Marilynne Robinson and What Are We Doing Here?

I try hard to keep up with Marilynne Robinson and her writing. The book that made me think the hardest in the last decade got me turned on to her. No, I am not a masochist, even though I do keep returning to Absence of Mind: The Dispelling of Inwardness from the Modern Myth of the Self. She deftly drives right up the path where science and religion intermingle. Her Giliead trilogy is a remembrance of an austere midwest influenced by Protestantism and the dust bowl. With writing as sparse as Absence was rich, I was able to glimpse the breadth of her intellect. When I was a Child I Read Books is much more accessible, but a cautionary tale when we look at the direction of content being consumed today.

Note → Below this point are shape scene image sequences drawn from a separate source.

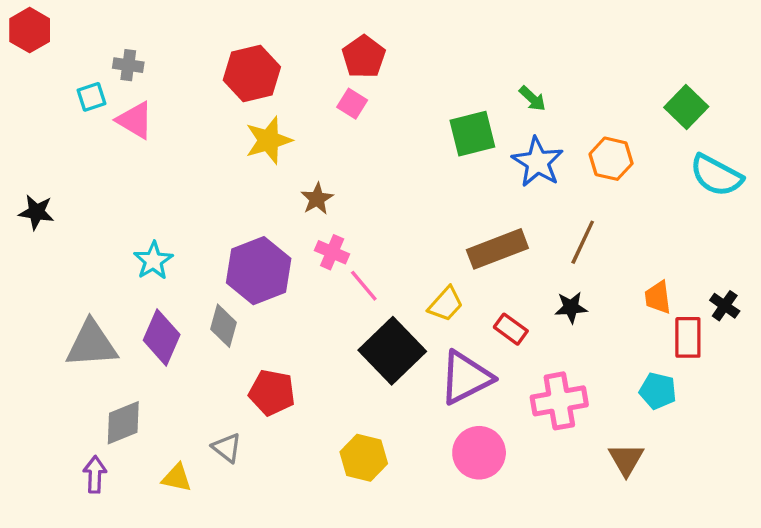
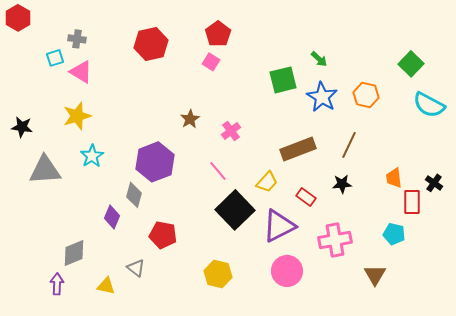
yellow star: (269, 140) -> (77, 116), moved
pink cross: (332, 252) -> (231, 131), moved, turned 30
purple diamond: (162, 337) -> (112, 217), moved, size x0.7
gray triangle: (91, 344) -> (45, 170), moved

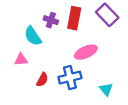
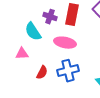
pink ellipse: (86, 52) -> (65, 43), moved, turned 35

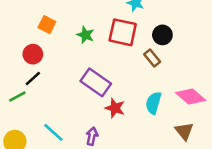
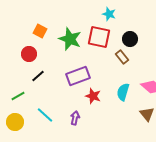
green star: (85, 35) -> (70, 39), size x1.6
black line: (33, 79) -> (38, 76), moved
purple rectangle: (96, 82) -> (78, 76), turned -55
green line: (17, 96) -> (18, 96), moved

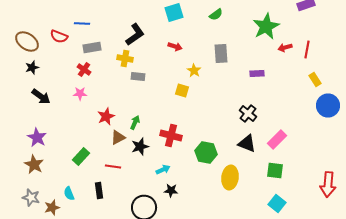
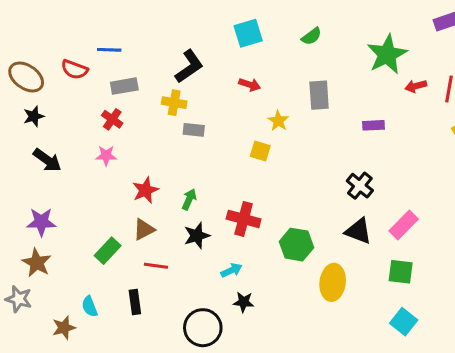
purple star: (37, 138) -> (41, 222), turned -30
brown triangle: (118, 138) -> (144, 230), moved
gray star: (31, 198) -> (19, 299), moved

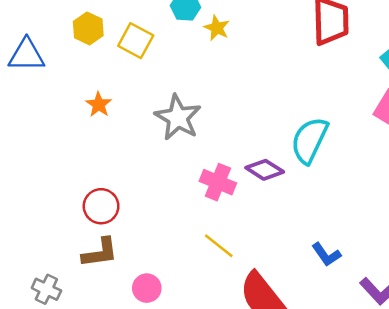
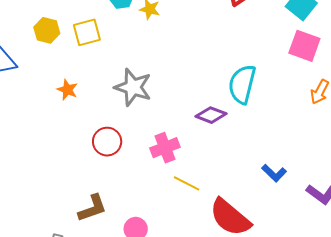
yellow square: (136, 41) -> (87, 32), turned -32
pink cross: (218, 182) -> (165, 148), moved, turned -32
red circle: (101, 206) -> (107, 142), moved

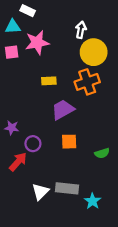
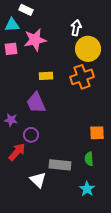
purple trapezoid: (63, 110) -> (36, 103), moved, turned -85
orange square: (69, 142) -> (97, 133), moved
green semicircle: (102, 153) -> (89, 159), moved, turned 104
gray rectangle: (67, 188) -> (60, 165), moved
white triangle: (40, 192) -> (38, 180), turned -30

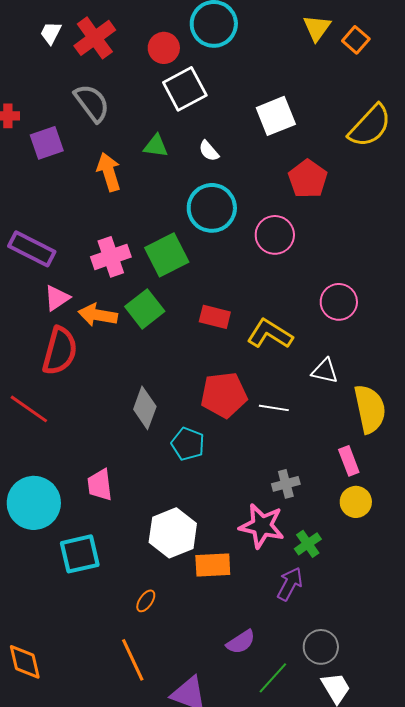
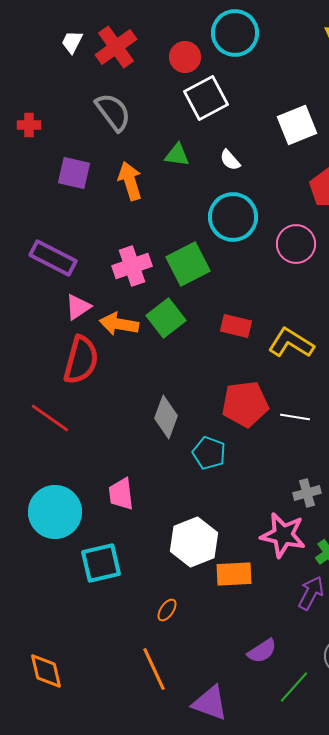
purple square: (47, 143) -> (74, 173), moved, turned 32

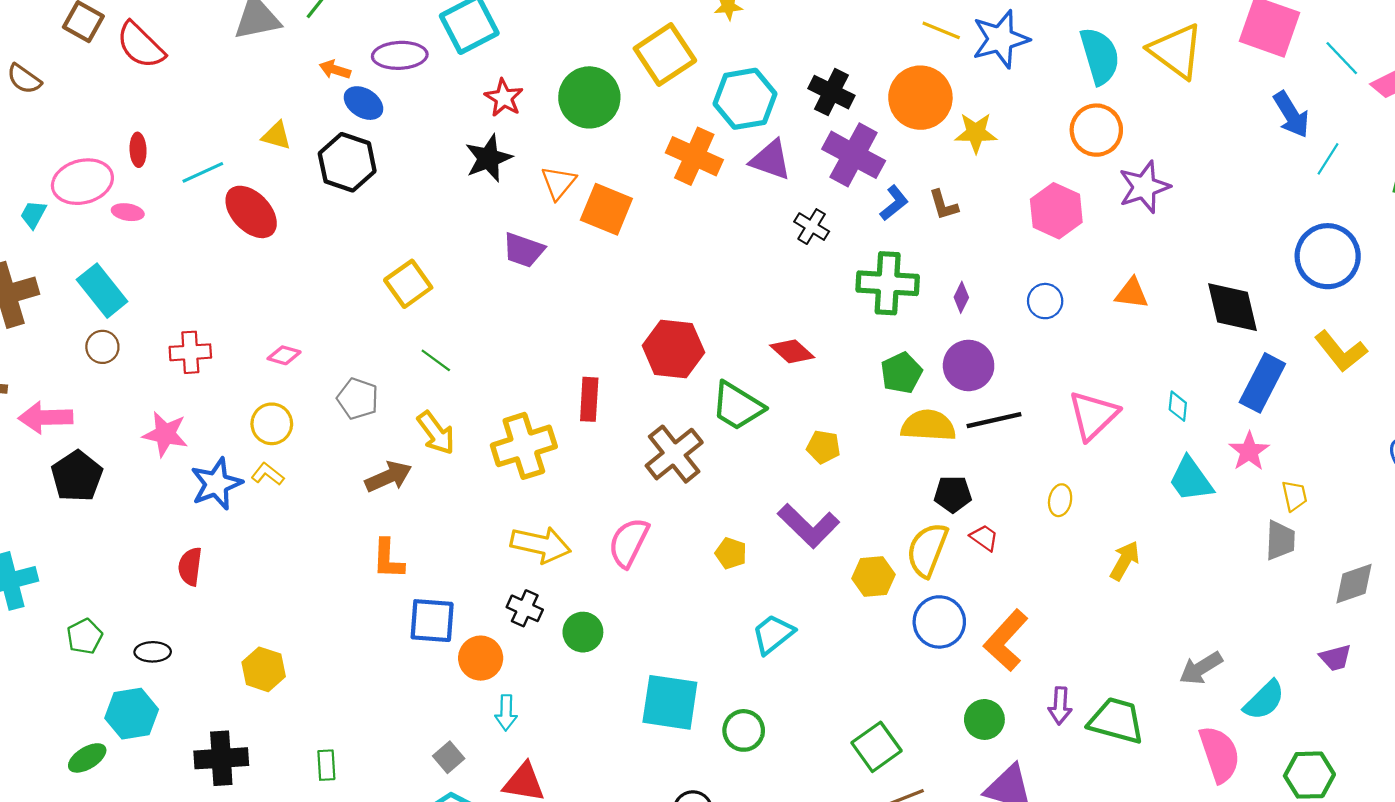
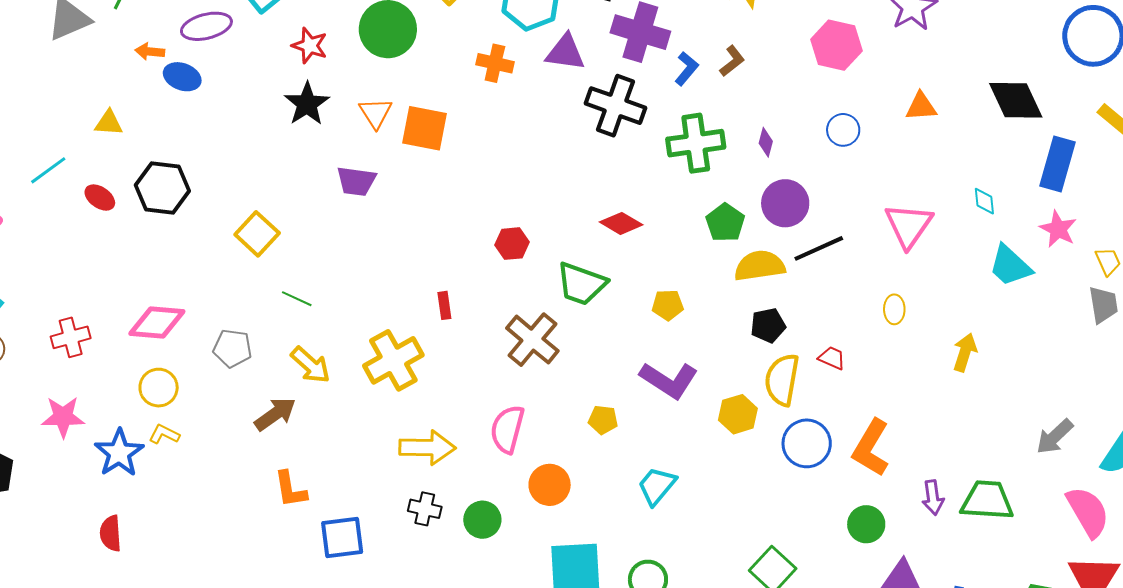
orange cross: (694, 156) -> (495, 63), size x0.7
black hexagon: (347, 162) -> (162, 188), moved
brown L-shape: (944, 205) -> (732, 61), turned -100
red ellipse: (251, 212) -> (100, 198), size x0.6
black cross: (812, 227) -> (615, 106), size x1.8
red hexagon: (673, 349) -> (512, 244), size x0.6
pink diamond: (284, 355) -> (157, 323), size x1.8
red rectangle: (589, 399) -> (444, 305), size x0.7
black pentagon: (953, 494) -> (768, 325), moved
orange circle: (481, 658) -> (550, 485), moved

So when I saw her article on Humanism and thinking after the Enlightenment in the NY Review of Books, I was happy it was Sunday breakfast. An hour later, I came up for breath. What Are We Doing Here? looks at the control of information in the early days of publishing. With prose like “However, I am too aware of the ragged beast history has been to fret over the fact that its manners are not perfect yet. ” how can we resist getting that extra cup of coffee and listening to rain as we finish the long read. Taking the extra time is mirrored in her celebration of Liberal Arts. The meaning of liberal here is from libere, or free. Free to study, which has nothing to do with politics. Robinson:

It has given me an interesting life, allowing me all the time a novel requires and every resource for following the questions that arise as I work. I have enjoyed the company of young writers, and I have learned from them. I know that one is expected to bemoan the present time, to say something about decline and the loss of values. O tempora, o mores! But I find a great deal to respect.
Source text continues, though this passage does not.